Opened 3 years ago

Closed 3 years ago

Last modified 2 years ago

#13344 closed bug (fixed)

Core string literal patch regresses compiler performance considerably

Reported by: bgamari Owned by: bgamari
Priority: high Milestone: 8.2.1
Component: Compiler Version: 8.1
Keywords: strings Cc: akio, gridaphobe
Operating System: Unknown/Multiple Architecture: Unknown/Multiple
Type of failure: Compile-time performance bug Test Case:
Blocked By: Blocking:
Related Tickets: #8472 Differential Rev(s):
Wiki Page:

Description (last modified by bgamari)

The Core string literals patch regresses (see #8472) compiler performance by nearly 5%.

We should really understand why this is; this is a huge regression for something that really shouldn't be costly.

Change History (28)

comment:1 Changed 3 years ago by bgamari

Description: modified (diff)
Owner: set to bgamari
Priority: normalhigh
Type of failure: None/UnknownCompile-time performance bug

comment:2 Changed 3 years ago by bgamari

Version: 8.0.18.1

comment:3 Changed 3 years ago by bgamari

I asked David look into this a few weeks back; he says that he may have seen duplicated strings in Core.

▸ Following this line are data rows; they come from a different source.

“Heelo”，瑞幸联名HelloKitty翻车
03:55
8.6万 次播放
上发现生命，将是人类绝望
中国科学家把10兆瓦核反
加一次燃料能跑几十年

T5837 looks like it would be a good testcase to evaluate this issue with.

comment:4 Changed 3 years ago by akio

Cc: akio added

I'm sorry that my patch slowed down GHC by so much. I'll try to investigate.

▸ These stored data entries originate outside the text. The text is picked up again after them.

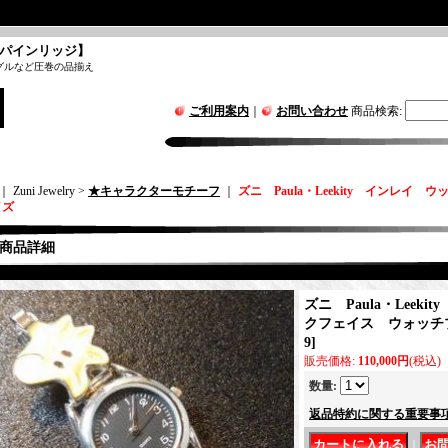
パインリッジ】
グルなど圧巻の品揃え
ご利用案内
｜
お問い合わせ
商品検索
:
｜ Zuni Jewelry >
★キャラクターモチーフ
｜
ズニ Paula・Leekity インレ
イズ
商品詳細
ズニ Paula・Leek
クフェイス ウォッチ
9
]
販売価格
:
110,000円
(税込)
数量
:
返品特約に関する重要事
｜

comment:5 Changed 3 years ago by bgamari

I had a quick look. I am seeing significant increases in compiler allocations as early as typecheck/rename. For instance, in the case of T5837 I see,

Phase Before patch (megabytes) After patch (megabytes)
Parser 1.069 1.069
Renamer/typechecker 117.168 125.031
Desugar 4.127 4.155
Simplifier 0.746 0.811
CoreTidy 2.277 2.516
CorePrep 0.287 0.299
CodeGen 6.804 6.845

The only difference in the simplified core is due to the strings associated with the Typeable bindings. Before the patch we had,

$trModule4 :: GHC.Types.TrName
$trModule4 = GHC.Types.TrNameS "T5837"#

Now we have,

$trModule3 :: GHC.Prim.Addr#
$trModule3 = "T5837"#

$trModule4 :: GHC.Types.TrName
$trModule4 = GHC.Types.TrNameS $trModule3

While some small fraction of the allocations change after CodePrep is attributable to the fact that StgSyn got slightly larger (since we now have a separate type for top-level bindings), this doesn't explain the difference during renaming/typechecking. I have verified that the output from renaming and typechecking is identical before and after the change. I wonder if some of these newly floating string literals have snuck into interface files?

Last edited 3 years ago by bgamari (previous) (diff)

comment:6 Changed 3 years ago by bgamari

Hmm, it seems that even tc-trace and rn-trace output is unchanged by the patch.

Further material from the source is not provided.